While the World waits for the results of the Organisation for the Prohibition of Chemical Weapons’ (OPCW) probe into the alleged poison gas attack in Douma in April, YouGov asked its Opinion Formers panel, which draws leaders from the worlds of business, politics, the media, charities, public sector and academia among others, what they believe really happened.
Two-thirds of UK Opinion Formers (66%) believe that the alleged gas attack did occur and that it was ordered by President Bashar al-Assad. However, 6% believe that while gas was used by Syrian government forces, they did so independently of President Assad. A further 4% believe that one of Syria’s allies was responsible, while 3% believe some sort of conspiracy may have occurred, either the gas having been deployed by the rebel forces in Douma themselves (2%) or that the West carried out the attack (1%). While a further 3% do not believe any chemical attack occurred, a sizeable minority of 16% just don’t know what narrative to believe.

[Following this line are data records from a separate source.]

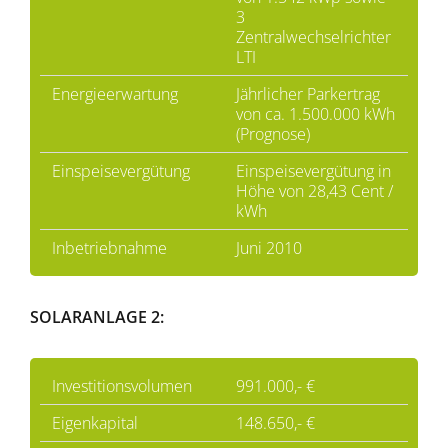
3
Zentralwechselrichter
LTI
Energieerwartung
Jährlicher Parkertrag
von ca. 1.500.000 kWh
(Prognose)
Einspeisevergütung
Einspeisevergütung in
Höhe von 28,43 Cent /
kWh
Inbetriebnahme
Juni 2010
SOLARANLAGE 2:
Investitionsvolumen
991.000,- €
Eigenkapital
148.650,- €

Days after the alleged attack and a heated debate at the UN, the US, UK and France launched a series of air strikes against sites identified as the Syrian regime’s chemical weapons facilities. In retrospect, 56% of Opinion Formers support the strikes, compared to 33% who oppose military action.
With regard to the actual legality of the strikes, fewer than half (48%) believe they were legal under international law, codified in the UN Charter. Conversely, a quarter (26%) believe the strikes were illegal.
Despite the legal wrangling, seven-in-ten (70%) are sure that further air strikes will take place, but that they’ll be more symbolic rather than degrading the regime. Over half (52%) think that any further air strikes will bring the US and Russia into direct warfare and possible escalation outside Syria’s borders.
On the other hand however, while the strikes might not have caused Assad’s regime any real damage it did show the West’s willingness to call Russia’s bluff after heated rhetoric at the UN. According to Opinion Formers, this could force Russia to ‘pacify’ Assad in order to avoid any further escalation (58%). And yet, just under half feel the air strikes won’t deter chemical weapons use in Syria, with 48% believing they’ll be used again.
Indeed, air strikes seem at best a punitive option that are unlikely to make any difference to what is looking increasingly like an Assad victory in the Syrian Civil War. Over half (54%) believe the regime will emerge victorious over the rebel groups, and, perhaps in a bitter-sweet twist, 69% are hopeful that a political solution involving the West, Russia and Assad’s regime can still be reached.
YouGov completed online interviews with 734 opinion formers from its UK Opinion Formers Panel. Opinion Formers are leaders in their field from business, media, politics, NGOs, academia and beyond. Fieldwork was undertaken between 20th April and 3rd May 2018. The figures have not been weighted.